Christophe Marguet (1965-)
Batteur marqué par la tradition du jazz tout en ayant voulu et réussi à s’en affranchir, Christophe Marguet a effectué un trajet de musicien rare et cohérent, parvenant à évoluer sans rupture de son intérêt premier pour le be-bop jusqu’à la musique improvisée. Reconnu comme un batteur coloriste, il s’est affirmé comme compositeur et leader clairvoyant, attentif à l’espace et au silence, participant d’une nouvelle génération de jazzmen français qui interrogent les vertus de l’improvisation et les rapports que celle-ci peut entretenir avec l’écriture.
Apprentissage à Paris
Né le 14 mai 1965 à Paris, Christophe Marguet réclame très tôt une batterie qu’il ne pourra s’offrir qu’à l’âge de quatorze ans. Dans l’intervalle, il écoute Carlos Santana et, à partir de lui, des musiciens comme John McLaughlin et Wayne Shorter. À dix-sept ans, il interrompt sa scolarité pour monter à Paris et fait son apprentissage dans les clubs de jazz traditionnel de la capitale. Il y assimile les fondements de la batterie de jazz puis évolue vers le be-bop. Parmi les musiciens avec lesquels il travaille, Barney Wilen et Alain Jean-Marie le marquent tout particulièrement. Il a l’occasion, en outre, d’accompagner différents solistes de passage (Ted Curson, Bud Shank, Vincent Herring…) et enregistre deux albums avec Georges Arvanitas en 1993, l’un sur le répertoire d’Ellington, l’autre sur celui de Gershwin. Parmi les musiciens de sa génération, il travaille avec le trompettiste Nicolas Genest, le vibraphoniste David Patrois et le bassiste Hubert Dupont.
Prise de distance avec la « tradition »
La découverte de la free music et de la musique improvisée européenne lui ouvre de nouveaux horizons et progressivement, ses activités se décentrent vers des musiciens plus jeunes et moins étroitement liés à la « tradition » du jazz. En 1993, il forme un trio avec Sébastien Texier et Olivier Sens qui suit la voie ouverte par des musiciens tels qu’Aldo Romano ou Henri Texier mais s’inscrit aussi dans la filiation des trios de Paul Motian, musicien dont Marguet reconnaît s’être imprégné tant au plan de l’écriture que du jeu de batterie. Le groupe est très remarqué deux ans plus tard au Concours national de jazz de La Défense. Parti des compositions d’Ornette Coleman, il a évolué vers un répertoire propre, dont le batteur est, pour bonne part, responsable. Fort d’un sens du tempo et d’un attachement au swing (fût-il sous-jacent), Marguet développe un jeu plus personnel, à la fois plus libre et plus ouvert, très attentif aux couleurs (il s’entoure d’une gamme de cymbales) et aux respirations, loin de se cantonner à la seule fonction rythmique.

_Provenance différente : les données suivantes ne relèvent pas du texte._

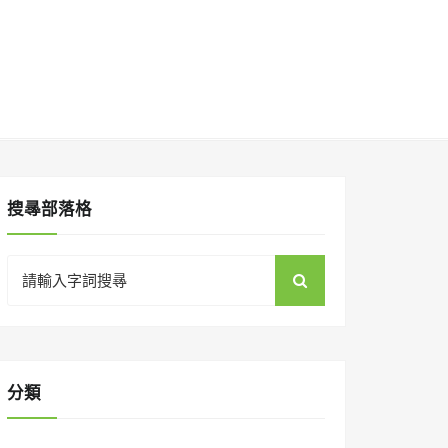
搜㝷部落格
Search
for:
分類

Refusant la frontière entre accompagnateur et soliste, il revendique une réflexion sur l’espace, la circulation des idées et les élaborations collectives, sous l’influence de son travail avec Sylvain Kassap et Claude Barthélemy, notamment. Il signe un premier album en 1996 réalisé sous la direction de Steve Swallow, intitulé Résistance poétique.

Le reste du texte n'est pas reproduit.